Atrioventricular Nodal Reentrant Tachycardia (AVNRT)
AVNRT is the most common type of supraventricular tachycardia, occurring in approximately 60% of patients.
In atrioventricular nodal re-entrant tachycardia (AVNRT), the aberrant loop of electricity originates around the AV node above the Bundle of His. This impulse doesn’t die out at the end of one cardiac cycle but tends to create a circular signal around the node rather than simply passing it along as it ought to do. Imagine a racing car going round and round in a circular motion around a race track.
This aberrant circuit is created by forming two pathways, both located within the AV node that is the slow pathway and the fast pathway.
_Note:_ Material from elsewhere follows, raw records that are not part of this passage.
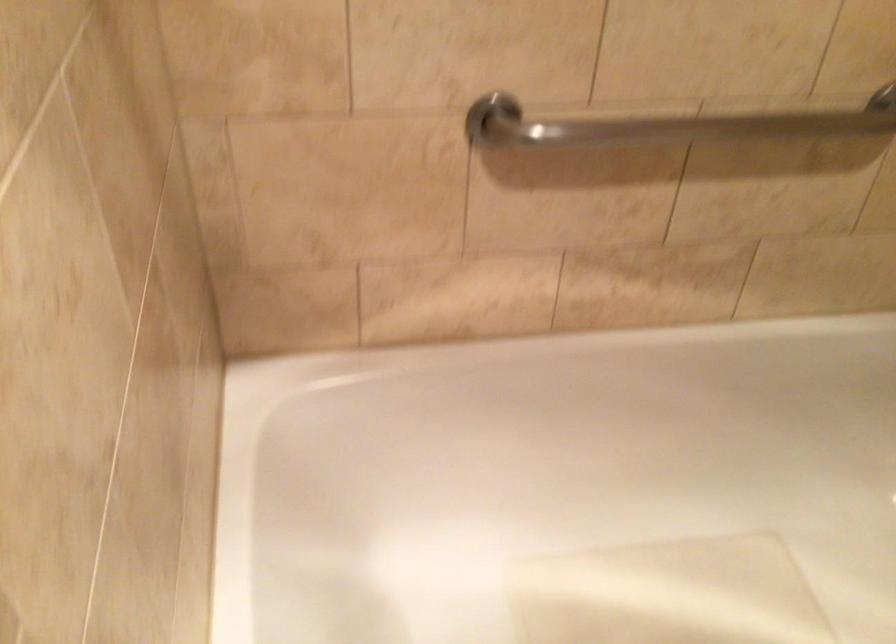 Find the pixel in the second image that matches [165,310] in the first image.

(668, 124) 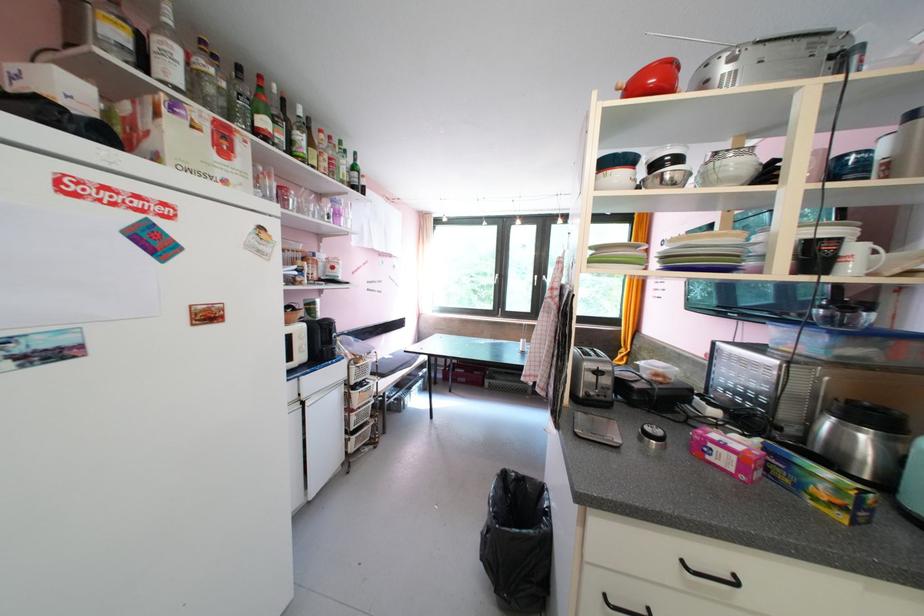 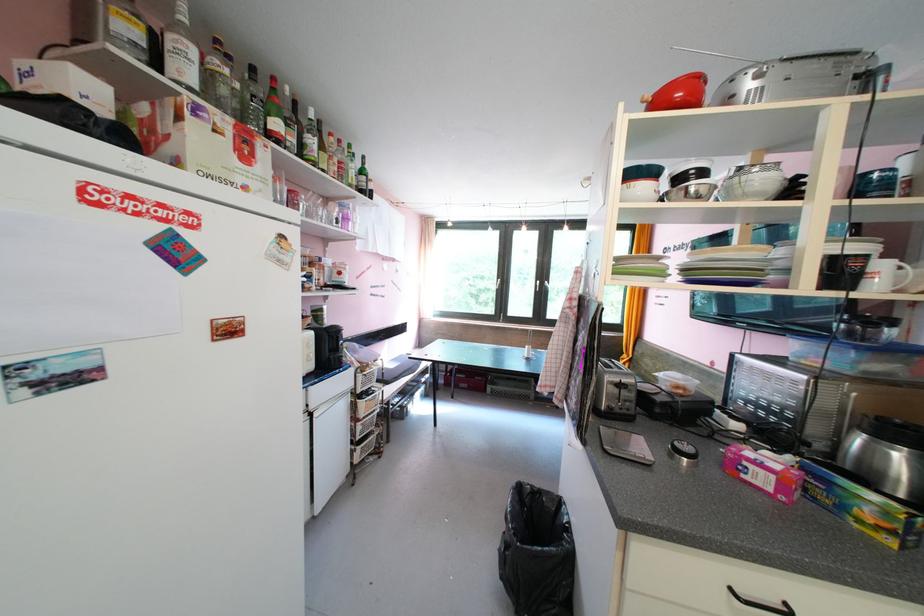 Question: Based on the continuous images, in which direction is the camera rotating? Reply with the corresponding letter.

Choices:
 (A) Left
 (B) Right
 (C) Up
 (D) Down

Answer: (B) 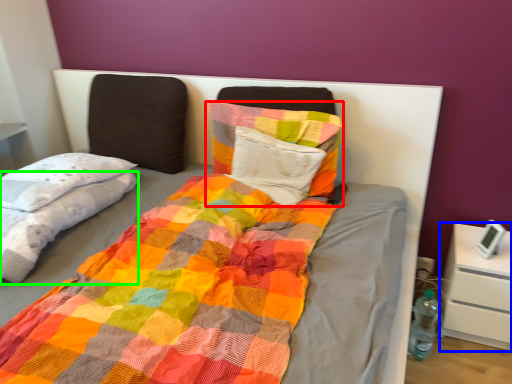 Question: Based on their relative distances, which object is farther from pillow (highlighted by a red box)? Choose from nightstand (highlighted by a blue box) and blanket (highlighted by a green box).

Choices:
 (A) nightstand
 (B) blanket

Answer: (A) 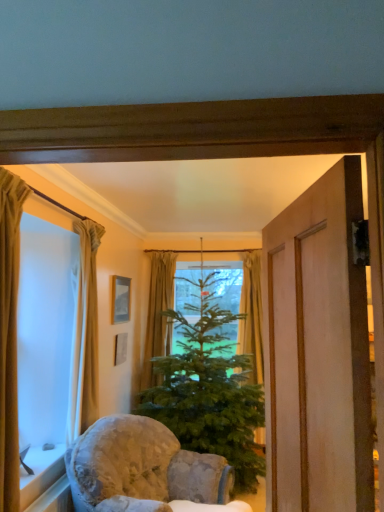 Question: Which direction should I rotate to look at green fabric curtain at center, the 1th curtain viewed from the back, — up or down?

Choices:
 (A) up
 (B) down

Answer: (B)

Question: Is wooden picture frame at center, marked as the 1th picture frame in a top-to-bottom arrangement, taller than beige fabric curtain at left, marked as the 2th curtain in a front-to-back arrangement?

Choices:
 (A) yes
 (B) no

Answer: (B)

Question: Is wooden picture frame at center, marked as the 1th picture frame in a top-to-bottom arrangement, bigger than beige fabric curtain at left, which ranks as the third curtain in back-to-front order?

Choices:
 (A) no
 (B) yes

Answer: (A)

Question: Could you tell me if wooden picture frame at center, marked as the 1th picture frame in a top-to-bottom arrangement, is facing beige fabric curtain at left, placed as the third curtain when sorted from right to left?

Choices:
 (A) no
 (B) yes

Answer: (A)

Question: Is beige fabric curtain at left, which ranks as the third curtain in back-to-front order, surrounded by wooden picture frame at center, marked as the 1th picture frame in a top-to-bottom arrangement?

Choices:
 (A) yes
 (B) no

Answer: (B)

Question: Is wooden picture frame at center, marked as the 1th picture frame in a top-to-bottom arrangement, placed right next to beige fabric curtain at left, placed as the third curtain when sorted from right to left?

Choices:
 (A) yes
 (B) no

Answer: (B)

Question: Is beige fabric curtain at left, marked as the 2th curtain in a front-to-back arrangement, at the back of wooden picture frame at center, marked as the 1th picture frame in a top-to-bottom arrangement?

Choices:
 (A) yes
 (B) no

Answer: (B)

Question: From a real-world perspective, does fluffy fabric chair at lower center stand above green matte christmas tree at center?

Choices:
 (A) yes
 (B) no

Answer: (B)

Question: Is fluffy fabric chair at lower center placed right next to green matte christmas tree at center?

Choices:
 (A) yes
 (B) no

Answer: (B)

Question: From the image's perspective, is fluffy fabric chair at lower center below green matte christmas tree at center?

Choices:
 (A) yes
 (B) no

Answer: (A)

Question: Considering the relative sizes of fluffy fabric chair at lower center and green matte christmas tree at center in the image provided, is fluffy fabric chair at lower center smaller than green matte christmas tree at center?

Choices:
 (A) no
 (B) yes

Answer: (B)

Question: Could you tell me if fluffy fabric chair at lower center is turned towards green matte christmas tree at center?

Choices:
 (A) yes
 (B) no

Answer: (B)

Question: Is fluffy fabric chair at lower center at the left side of green matte christmas tree at center?

Choices:
 (A) no
 (B) yes

Answer: (B)

Question: Would you say green matte christmas tree at center is part of beige fabric curtain at left, the fourth curtain from the right,'s contents?

Choices:
 (A) no
 (B) yes

Answer: (A) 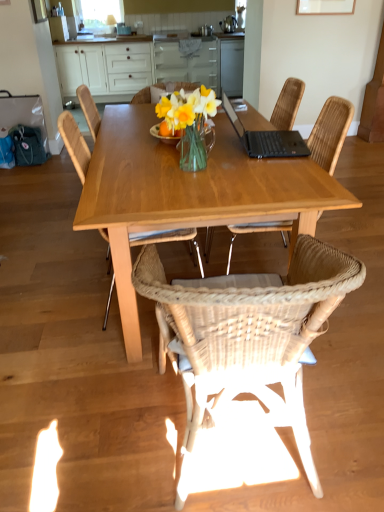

The usual pathway that leads the impulse from the atria through the atrioventricular node (AV) to the ventricles is the fast pathway.
That is, AVNRT happens when a premature impulse arrives at the AV node, and the fast pathway is non-excitable or not in the position to accept the impulse and the slow path is ready or excitable. The slow pathway conducts the impulse and can activate the fast pathway and send a signal back up, which will again trigger the slow pathway, sending the impulse down to the ventricles faster than usual, up to 250 beats per minute. This will continue until the circuit is interrupted with one of the medical maneuvers or stopped by itself.
The slow pathway is usually the one that will be ablated if the person chooses to undergo ablation.
Atrioventricular Reentrant Tachycardia (AVRT)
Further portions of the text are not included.